Tejas trivialised

IAF chief BS Dhanoa. (Photo: Twitter/@SpokespersonMoD)


Such is the political phobia which plagues the nation ~ issues of national security included ~ that all attention was focused on the Chief of the Air Staff “batting” for the Rafale combat aircraft at a seminar in the Capital that only marginal attention was paid to a possibly more pregnant observation of Air Chief Marshal BS Dhanoa. He dubbed the much-hyped indigenous Tejas LCA as a “medium technology” fighter, and said given the demands on the IAF the home-built bird “alone just will not do”.

In one swift uppercut Dhanoa flattened the boasts of Hindustan Aeronautics and the LCA’s designers, and made it clear that there was no alternative to exercising the got-abroad option if the IAF was to effectively counter the “two front” threat from nuclearised neighbours China and Pakistan: both were upgrading their air assets, while the combat fleet of the IAF was depleting.

Never mind that Dhanoa, like other voluble air force officers, ducked the layman’s query how 36 Rafales would address the reality of the IAF now being down to just 30-odd squadrons ~ his point on the criticality of hi-tech aircraft is well-taken. Hopefully, it will get Nirmala Sitharaman & Co to get their act together about processing the requirement for another 100 frontline fighters. To the dismay of the “make in India” lobby, the Tejas LCA does not have the requisite cutting-edge the IAF sorely needs ~ like the MBT Arjun, the Tejas will merely make up the numbers towards the base of the arrowhead.
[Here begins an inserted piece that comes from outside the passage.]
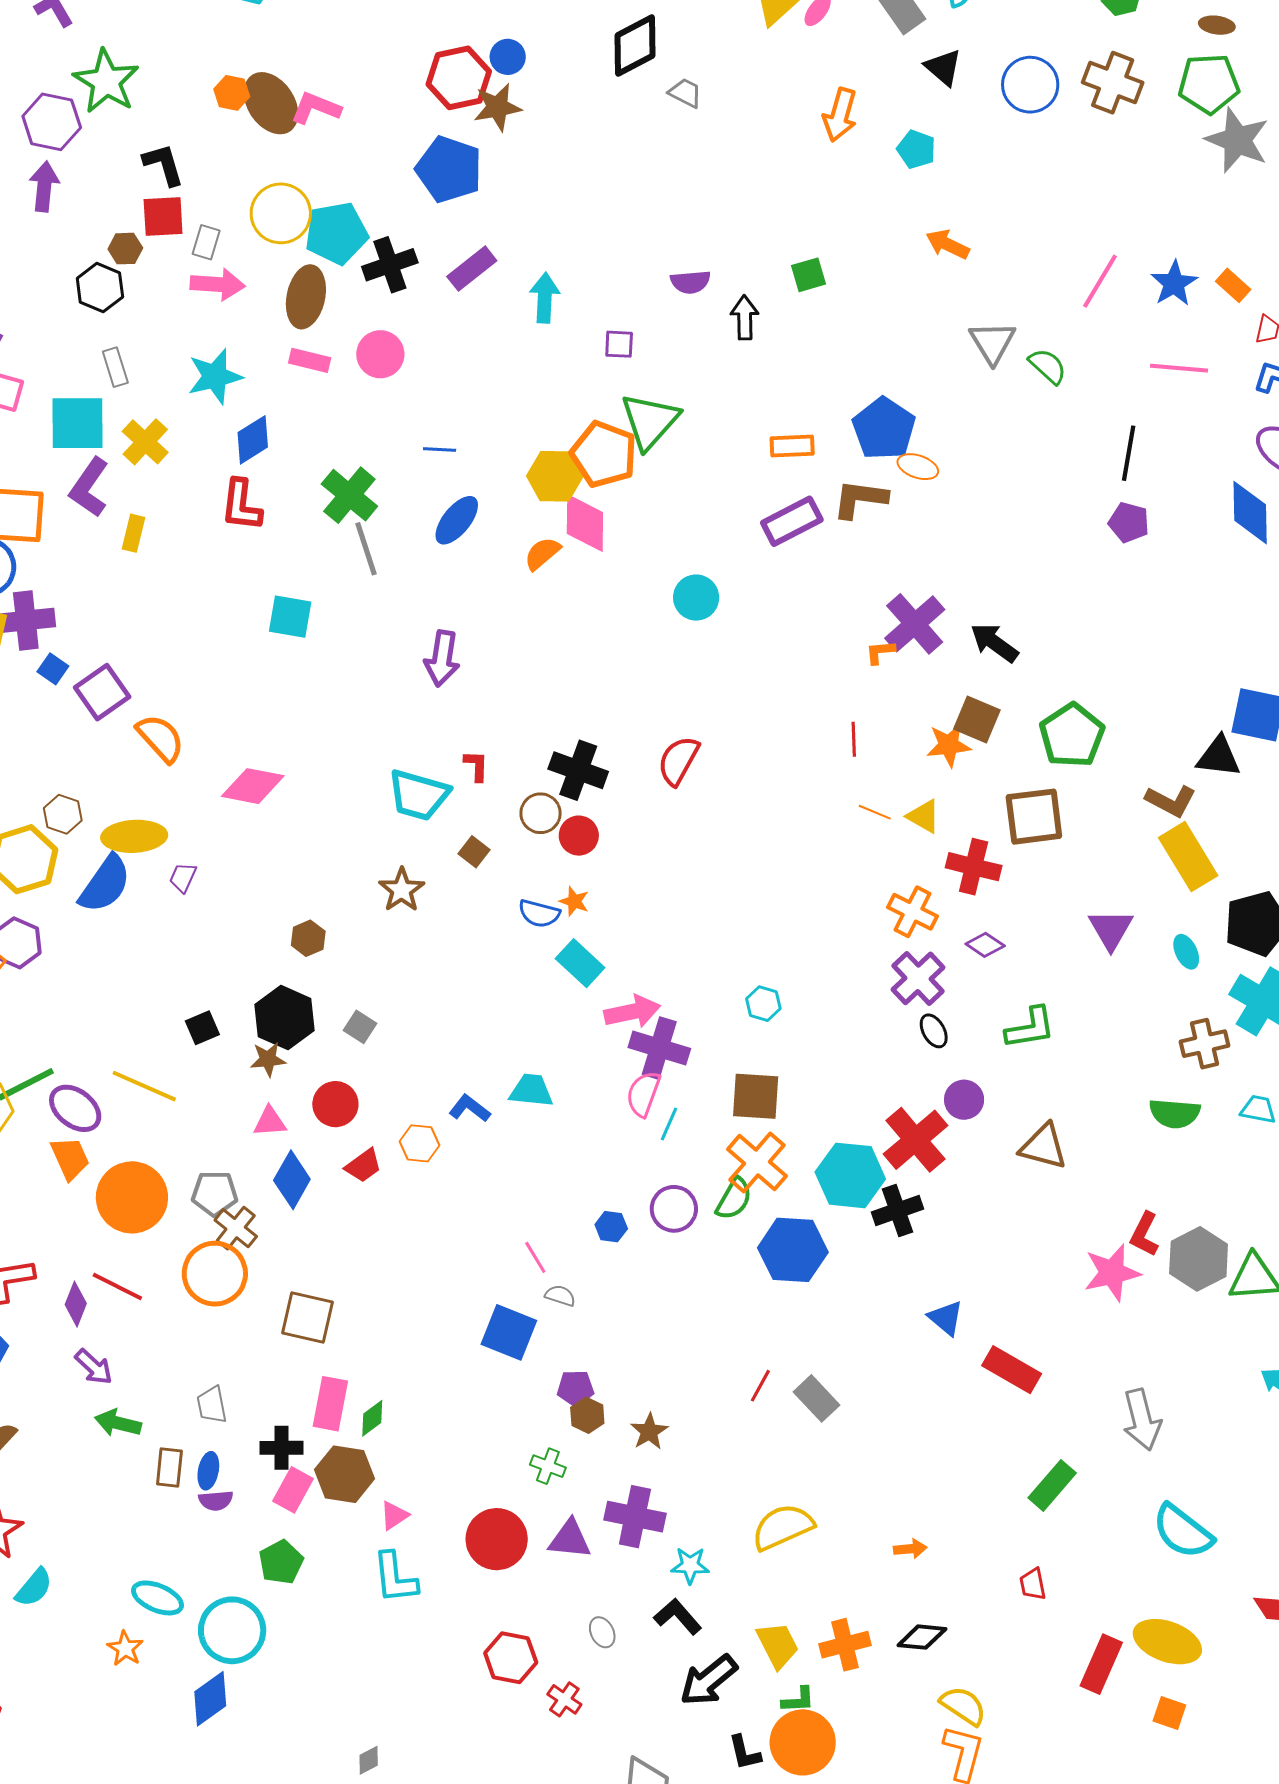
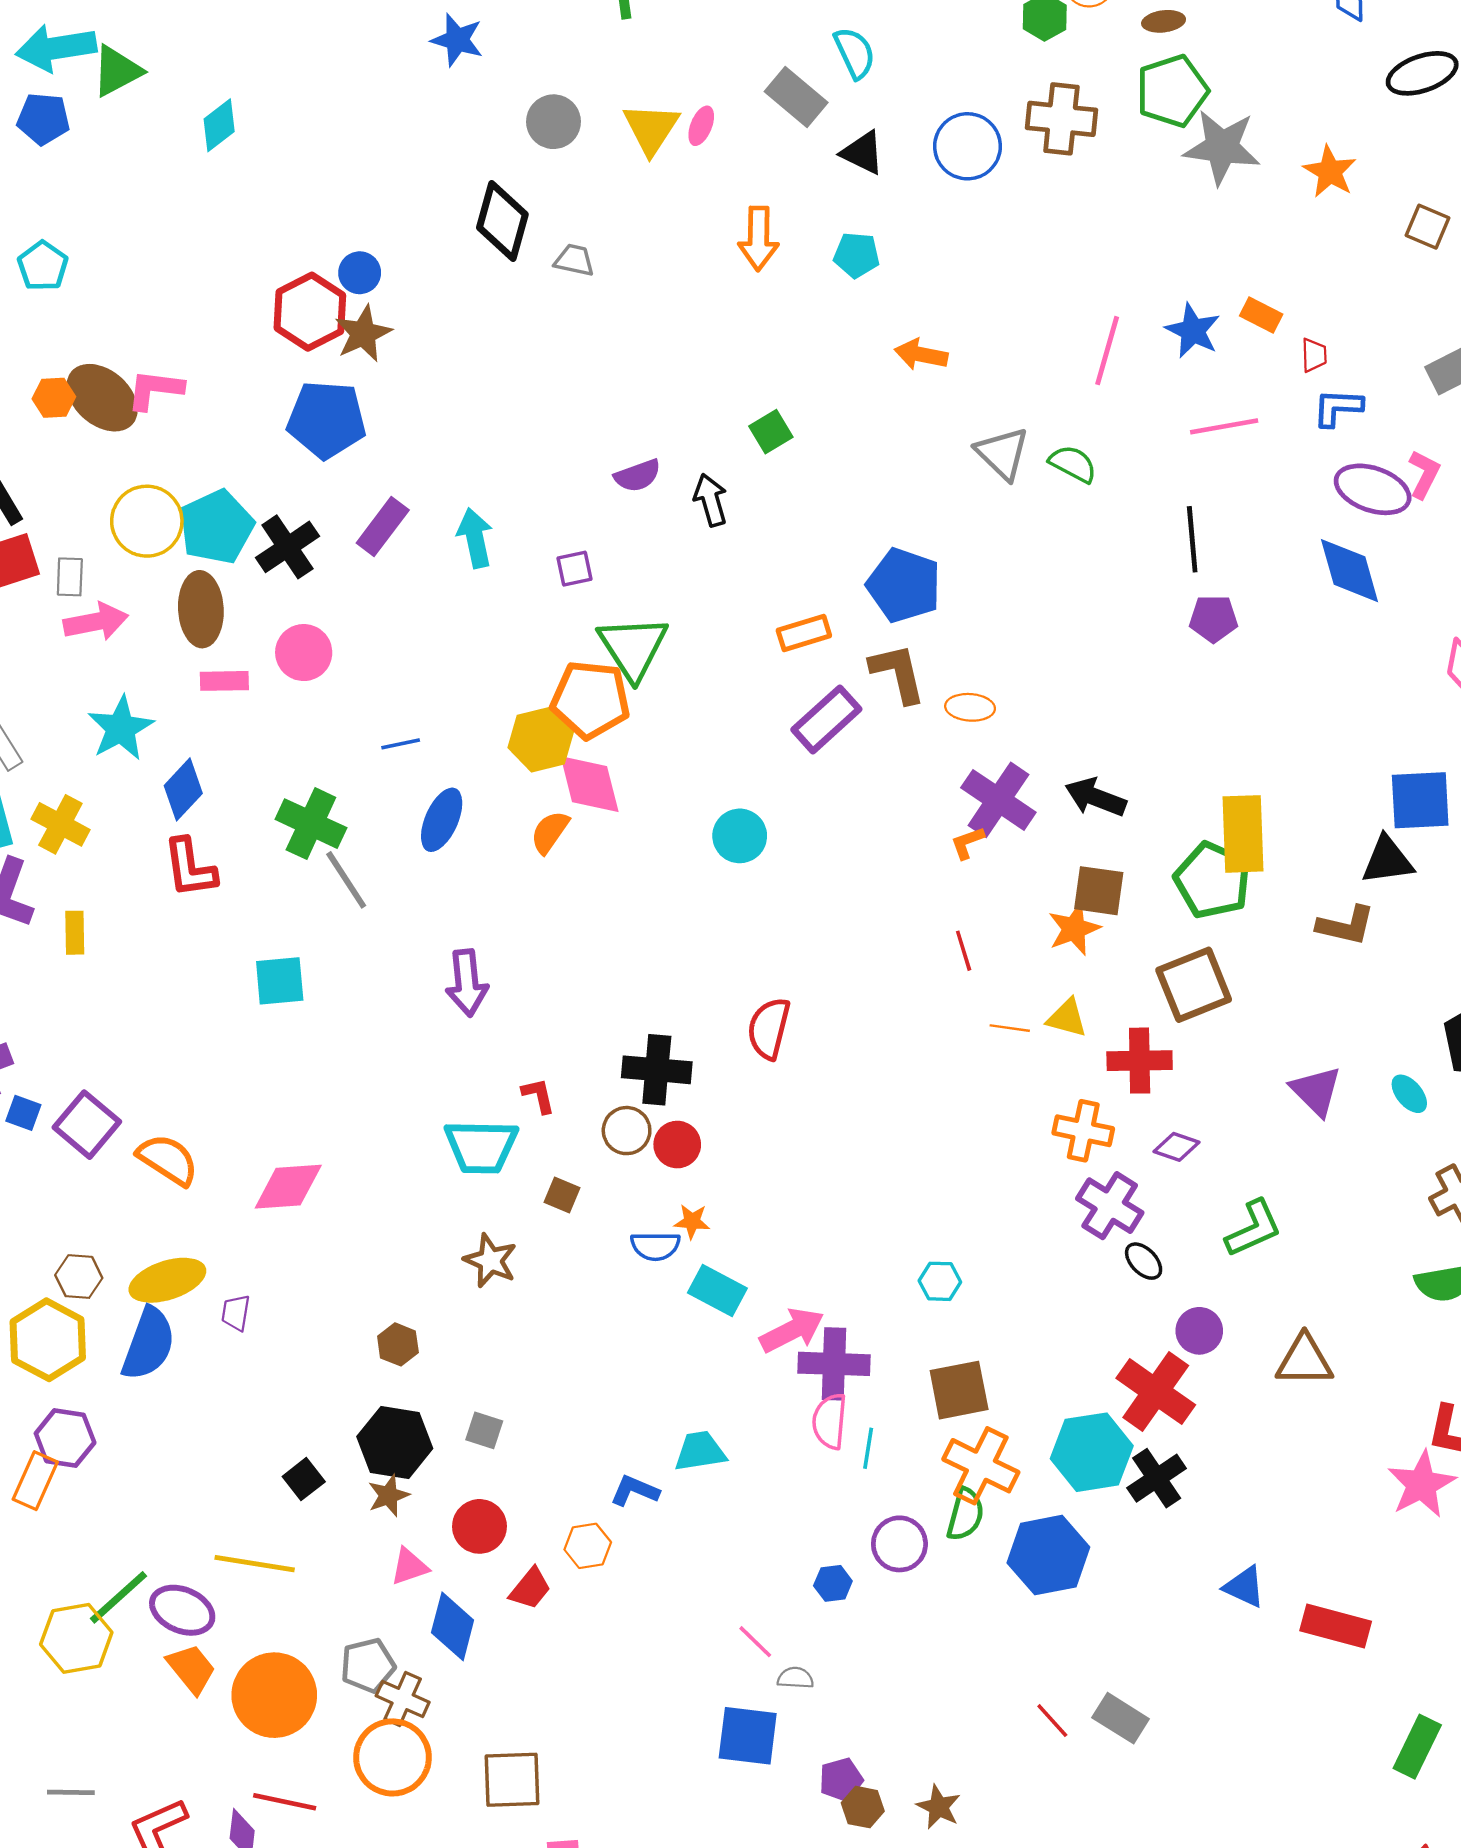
black diamond: (635, 45) -> (502, 221), turned -32
orange ellipse: (918, 467) -> (970, 707), moved
brown L-shape: (860, 499) -> (898, 673), turned 84
yellow rectangle: (1188, 857) -> (1243, 834), moved, turned 44
red line: (760, 1386) -> (1052, 1721), turned -56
The Air Chief’s observation serves as a grim reality check ~ only a couple of days back the defence ministry issued an elaborate statement hailing the Tejas as some kind of a sanjivini after a successful experiment at mid-air refuelling was conducted using a Russian tanker. No doubt that air-to-air refueling acts as a force-multiplier, and is one of the IAF’s demands for placing enhanced orders, but the MOD must refrain ~ of be forced to refrain ~ from misleading the public. This is not to write off the Tejas, but the project initiated in the mid-1980s has yet to shape up to the desired standards of the IAF ~ as now confirmed by the Air Chief.

The various improvements sought by the IAF are still a work in progress and the Final Operation Clearance is yet to be secured. Limited orders have been placed, only to keep the project in motion. Maybe spending vast sums on the LCA upgrade is not a case of throwing good moiney after bad, but the Tejas’ pricing is another subject of some controversy and the defence budget is unelastic. It is more than a matter of mere money: Dhanoa, or his successors, will have a hard time convincing young air warriors about operating a fighter that “alone just will not do”. Remember the reluctance to get airborne in the “flying coffins”.